I get quite excited by autumn (principally because it means Christmas is coming, but also because colours start getting juicy).  Here's a simple autumn table that you can make in ten minutes and will be quite happy for weeks as long a you give it the odd night out(side).

Dinosaurs, birds and gourds are optional of course, but I find them necessary to keep The Babety occupied at mealtimes - anyway, I feel vindicated in my use of plastic animals because the ever-chic Miss Pickering does it too (but better).

You need:

1 long tray - I use a black plastic one that I got with a window-box

1 small pot of very beautiful small ivy

3 pots of cyclamen

1 small bag of sphagnum moss

5 small terracotta pots - make sure they can hold the cyclamen without any plastic pot showing

A small amount of multi-purpose compost

Make sure everything is watered well before starting

Method:

First, put the tray on your table and line up your five pots along it.  Now divide the ivy into two by carefully teasing it apart.  Re-plant each piece in a terracotta pot with some dampened multi-purpose compost.  Plonk them second and fourth in your terracotta army and then simply drop the cyclamen plants into the three empty spaces...(you could bother to plant them up, but I don't because, well, laziness, and the fact that I might wake up one day and want white instead of pink....it happens).

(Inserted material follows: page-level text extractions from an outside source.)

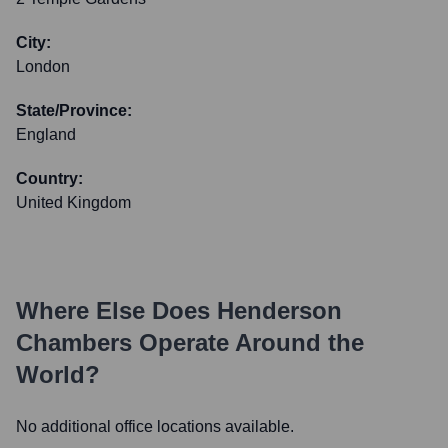
City:
London
State/Province:
England
Country:
United Kingdom
Where Else Does
Henderson
Chambers
Operate Around the
World?
No additional office locations available.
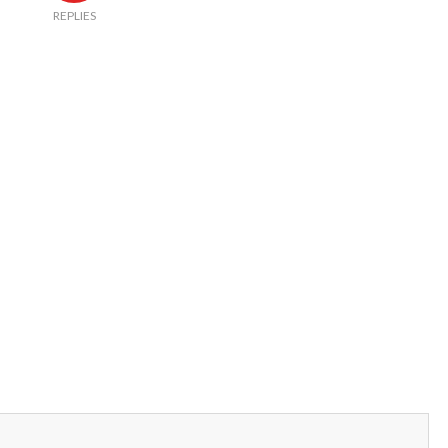
REPLIES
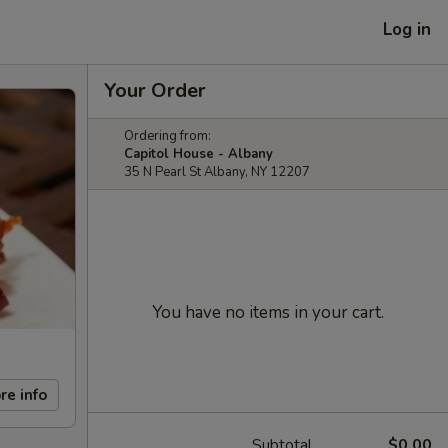
Log in
Your Order
Ordering from:
Capitol House - Albany
35 N Pearl St Albany, NY 12207
You have no items in your cart.
re info
Subtotal
$0.00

Now tear off bits of sphagnum moss and arrange them around the base of the pots so no tray is showing, and finally, arrange your ivy tendrils artfully around the pots.

That's it...you're done.  Water as and when needed, and in-situ (hence the tray)...just stuff your finger in the compost and see if it's dry or not.  The whole thing would, as I said, benefit from the odd 'night out'...not on the town, but in your garden, or in an un-heated room to keep the cylcamen perky for longer.  But honestly, as long as you dead-head them when the flowers are over, and you don't live in a sauna, they should be just fine.

This bit of loveliness will last brilliantly well into Christmas, when you will, I'm sure, want holly and stuff.